▶ Records for the exercise:
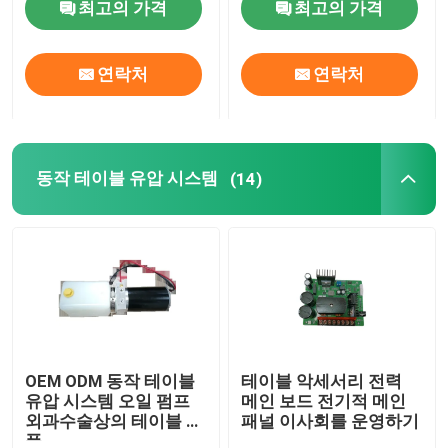
최고의 가격
최고의 가격
공장 투어
연락처
연락처
품질 관리
동작 테이블 유압 시스템
(14)
연락처
뉴스
테이블 악세서리를 운영하기
전기도금한 것 수력 수술대
OEM ODM 동작 테이블
테이블 악세서리 전력
유압 시스템 오일 펌프
메인 보드 전기적 메인
외과수술상의 테이블 소
패널 이사회를 운영하기
동작 테이블 유압 시스템
품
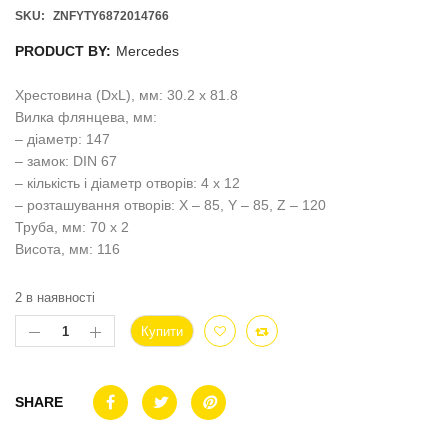
SKU:
ZNFYTY6872014766
PRODUCT BY:
Mercedes
Хрестовина (DxL), мм: 30.2 x 81.8
Вилка флянцева, мм:
– діаметр: 147
– замок: DIN 67
– кількість і діаметр отворів: 4 x 12
– розташування отворів: X – 85, Y – 85, Z – 120
Труба, мм: 70 x 2
Висота, мм: 116
2 в наявності
Купити
SHARE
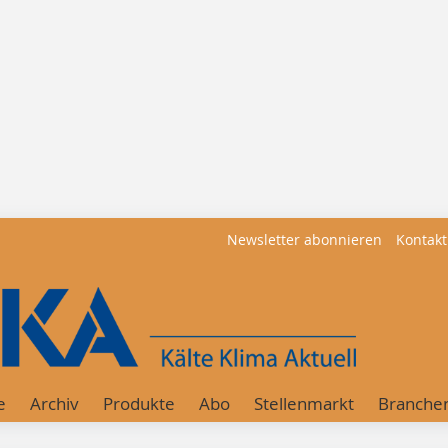
Newsletter abonnieren
Kontakt
e
Archiv
Produkte
Abo
Stellenmarkt
Branche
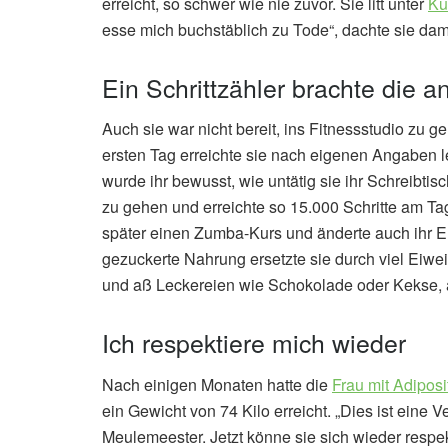
erreicht, so schwer wie nie zuvor. Sie litt unter
Ku
esse mich buchstäblich zu Tode“, dachte sie dam
Ein Schrittzähler brachte die a
Auch sie war nicht bereit, ins Fitnessstudio zu g
ersten Tag erreichte sie nach eigenen Angaben l
wurde ihr bewusst, wie untätig sie ihr Schreibti
zu gehen und erreichte so 15.000 Schritte am Ta
später einen Zumba-Kurs und änderte auch ihr E
gezuckerte Nahrung ersetzte sie durch viel Eiw
und aß Leckereien wie Schokolade oder Kekse, 
Ich respektiere mich wieder
Nach einigen Monaten hatte die
Frau mit Adiposi
ein Gewicht von 74 Kilo erreicht. „Dies ist eine
Meulemeester. Jetzt könne sie sich wieder respe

▶ Goal of the exercise: Restate the material word for word, minus pictures.

▶ Your solution:
최고의 가격
최고의 가격
공장 투어
연락처
연락처
품질 관리
동작 테이블 유압 시스템
(14)
연락처
뉴스
테이블 악세서리를 운영하기
전기도금한 것 수력 수술대
OEM ODM 동작 테이블
테이블 악세서리 전력
유압 시스템 오일 펌프
메인 보드 전기적 메인
외과수술상의 테이블 소
패널 이사회를 운영하기
동작 테이블 유압 시스템
품
SKU:
ZNFYTY6872014766
PRODUCT BY:
Mercedes
Хрестовина (DxL), мм: 30.2 x 81.8
Вилка флянцева, мм:
– діаметр: 147
– замок: DIN 67
– кількість і діаметр отворів: 4 x 12
– розташування отворів: X – 85, Y – 85, Z – 120
Труба, мм: 70 x 2
Висота, мм: 116
2 в наявності
Купити
SHARE
Newsletter abonnieren
Kontakt
e
Archiv
Produkte
Abo
Stellenmarkt
Branche
erreicht, so schwer wie nie zuvor. Sie litt unter
Ku
esse mich buchstäblich zu Tode“, dachte sie dam
Ein Schrittzähler brachte die a
Auch sie war nicht bereit, ins Fitnessstudio zu g
ersten Tag erreichte sie nach eigenen Angaben l
wurde ihr bewusst, wie untätig sie ihr Schreibti
zu gehen und erreichte so 15.000 Schritte am Ta
später einen Zumba-Kurs und änderte auch ihr E
gezuckerte Nahrung ersetzte sie durch viel Eiw
und aß Leckereien wie Schokolade oder Kekse, 
Ich respektiere mich wieder
Nach einigen Monaten hatte die
Frau mit Adiposi
ein Gewicht von 74 Kilo erreicht. „Dies ist eine
Meulemeester. Jetzt könne sie sich wieder respe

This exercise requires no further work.